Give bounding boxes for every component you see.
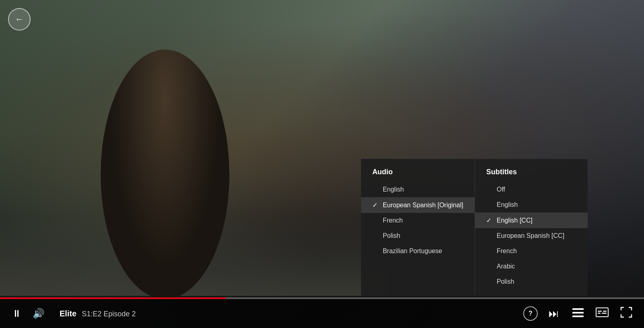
audio-option-english[interactable]: English (361, 182, 475, 197)
subtitles-arabic-label: Arabic (497, 263, 515, 270)
subtitles-icon (596, 307, 609, 320)
subtitles-polish-label: Polish (497, 278, 514, 285)
subtitles-english-label: English (497, 201, 518, 208)
subtitles-option-arabic[interactable]: Arabic (475, 259, 588, 274)
audio-option-polish[interactable]: Polish (361, 228, 475, 243)
pause-button[interactable]: ⏸ (10, 306, 24, 321)
episodes-icon (572, 308, 584, 319)
fullscreen-button[interactable] (618, 305, 634, 322)
subtitles-option-english-cc[interactable]: ✓ English [CC] (475, 212, 588, 228)
audio-european-spanish-label: European Spanish [Original] (383, 202, 463, 209)
audio-french-label: French (383, 217, 403, 224)
check-icon-audio: ✓ (372, 201, 379, 209)
svg-rect-7 (602, 313, 607, 314)
audio-column: Audio English ✓ European Spanish [Origin… (361, 159, 475, 296)
subtitles-audio-button[interactable] (594, 305, 610, 322)
subtitles-off-label: Off (497, 186, 505, 193)
show-title: Elite (60, 309, 76, 318)
svg-rect-1 (572, 312, 584, 314)
audio-option-european-spanish[interactable]: ✓ European Spanish [Original] (361, 197, 475, 213)
help-icon: ? (528, 310, 533, 317)
audio-header: Audio (361, 165, 475, 182)
subtitles-option-off[interactable]: Off (475, 182, 588, 197)
figure-left (101, 50, 229, 299)
audio-english-label: English (383, 186, 404, 193)
controls-bar: ⏸ 🔊 Elite S1:E2 Episode 2 ? ⏭ (0, 299, 644, 328)
next-icon: ⏭ (549, 307, 559, 320)
subtitles-option-polish[interactable]: Polish (475, 274, 588, 289)
subtitles-option-french[interactable]: French (475, 243, 588, 259)
audio-option-french[interactable]: French (361, 213, 475, 228)
check-icon-subtitles: ✓ (486, 217, 493, 224)
subtitles-english-cc-label: English [CC] (497, 217, 533, 224)
subtitles-option-european-spanish-cc[interactable]: European Spanish [CC] (475, 228, 588, 243)
subtitles-option-english[interactable]: English (475, 197, 588, 212)
next-episode-button[interactable]: ⏭ (546, 305, 562, 322)
show-info: Elite S1:E2 Episode 2 (60, 309, 136, 318)
audio-polish-label: Polish (383, 232, 400, 239)
subtitles-french-label: French (497, 248, 517, 255)
fullscreen-icon (620, 307, 632, 320)
show-subtitle: S1:E2 Episode 2 (82, 310, 136, 318)
back-button[interactable]: ← (8, 8, 31, 31)
volume-icon: 🔊 (33, 308, 45, 319)
svg-rect-5 (603, 311, 607, 312)
episodes-button[interactable] (570, 305, 586, 322)
help-button[interactable]: ? (523, 306, 538, 321)
controls-left: ⏸ 🔊 Elite S1:E2 Episode 2 (10, 306, 136, 321)
svg-rect-3 (596, 308, 608, 317)
audio-subtitles-menu: Audio English ✓ European Spanish [Origin… (361, 159, 588, 296)
volume-button[interactable]: 🔊 (31, 306, 46, 321)
subtitles-european-spanish-cc-label: European Spanish [CC] (497, 232, 564, 239)
svg-rect-0 (572, 308, 584, 310)
subtitles-column: Subtitles Off English ✓ English [CC] Eur… (475, 159, 588, 296)
audio-brazilian-portuguese-label: Brazilian Portuguese (383, 248, 442, 255)
svg-rect-4 (598, 311, 602, 312)
svg-rect-2 (572, 316, 584, 317)
svg-rect-6 (598, 313, 601, 314)
pause-icon: ⏸ (12, 308, 22, 319)
subtitles-header: Subtitles (475, 165, 588, 182)
back-arrow-icon: ← (15, 14, 24, 25)
audio-option-brazilian-portuguese[interactable]: Brazilian Portuguese (361, 243, 475, 259)
controls-right: ? ⏭ (523, 305, 634, 322)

.....

__Problem statement__.
Full transcription of the material, exact in every line, without images.

__Result below__.
Give bounding boxes for every component you see.
audio-option-english[interactable]: English (361, 182, 475, 197)
subtitles-arabic-label: Arabic (497, 263, 515, 270)
subtitles-icon (596, 307, 609, 320)
subtitles-polish-label: Polish (497, 278, 514, 285)
subtitles-english-label: English (497, 201, 518, 208)
subtitles-option-arabic[interactable]: Arabic (475, 259, 588, 274)
audio-option-polish[interactable]: Polish (361, 228, 475, 243)
pause-button[interactable]: ⏸ (10, 306, 24, 321)
episodes-icon (572, 308, 584, 319)
fullscreen-button[interactable] (618, 305, 634, 322)
subtitles-option-english-cc[interactable]: ✓ English [CC] (475, 212, 588, 228)
audio-european-spanish-label: European Spanish [Original] (383, 202, 463, 209)
audio-french-label: French (383, 217, 403, 224)
check-icon-audio: ✓ (372, 201, 379, 209)
svg-rect-7 (602, 313, 607, 314)
audio-column: Audio English ✓ European Spanish [Origin… (361, 159, 475, 296)
subtitles-audio-button[interactable] (594, 305, 610, 322)
subtitles-off-label: Off (497, 186, 505, 193)
show-title: Elite (60, 309, 76, 318)
svg-rect-1 (572, 312, 584, 314)
audio-option-european-spanish[interactable]: ✓ European Spanish [Original] (361, 197, 475, 213)
help-icon: ? (528, 310, 533, 317)
audio-header: Audio (361, 165, 475, 182)
subtitles-option-off[interactable]: Off (475, 182, 588, 197)
figure-left (101, 50, 229, 299)
audio-english-label: English (383, 186, 404, 193)
controls-bar: ⏸ 🔊 Elite S1:E2 Episode 2 ? ⏭ (0, 299, 644, 328)
next-icon: ⏭ (549, 307, 559, 320)
subtitles-option-polish[interactable]: Polish (475, 274, 588, 289)
subtitles-option-french[interactable]: French (475, 243, 588, 259)
audio-option-french[interactable]: French (361, 213, 475, 228)
check-icon-subtitles: ✓ (486, 217, 493, 224)
subtitles-english-cc-label: English [CC] (497, 217, 533, 224)
subtitles-option-european-spanish-cc[interactable]: European Spanish [CC] (475, 228, 588, 243)
subtitles-option-english[interactable]: English (475, 197, 588, 212)
next-episode-button[interactable]: ⏭ (546, 305, 562, 322)
show-info: Elite S1:E2 Episode 2 (60, 309, 136, 318)
audio-polish-label: Polish (383, 232, 400, 239)
subtitles-french-label: French (497, 248, 517, 255)
fullscreen-icon (620, 307, 632, 320)
show-subtitle: S1:E2 Episode 2 (82, 310, 136, 318)
back-button[interactable]: ← (8, 8, 31, 31)
volume-icon: 🔊 (33, 308, 45, 319)
svg-rect-5 (603, 311, 607, 312)
episodes-button[interactable] (570, 305, 586, 322)
help-button[interactable]: ? (523, 306, 538, 321)
controls-left: ⏸ 🔊 Elite S1:E2 Episode 2 (10, 306, 136, 321)
svg-rect-3 (596, 308, 608, 317)
audio-subtitles-menu: Audio English ✓ European Spanish [Origin… (361, 159, 588, 296)
volume-button[interactable]: 🔊 (31, 306, 46, 321)
subtitles-european-spanish-cc-label: European Spanish [CC] (497, 232, 564, 239)
svg-rect-0 (572, 308, 584, 310)
subtitles-column: Subtitles Off English ✓ English [CC] Eur… (475, 159, 588, 296)
audio-brazilian-portuguese-label: Brazilian Portuguese (383, 248, 442, 255)
svg-rect-4 (598, 311, 602, 312)
svg-rect-2 (572, 316, 584, 317)
svg-rect-6 (598, 313, 601, 314)
pause-icon: ⏸ (12, 308, 22, 319)
subtitles-header: Subtitles (475, 165, 588, 182)
back-arrow-icon: ← (15, 14, 24, 25)
audio-option-brazilian-portuguese[interactable]: Brazilian Portuguese (361, 243, 475, 259)
controls-right: ? ⏭ (523, 305, 634, 322)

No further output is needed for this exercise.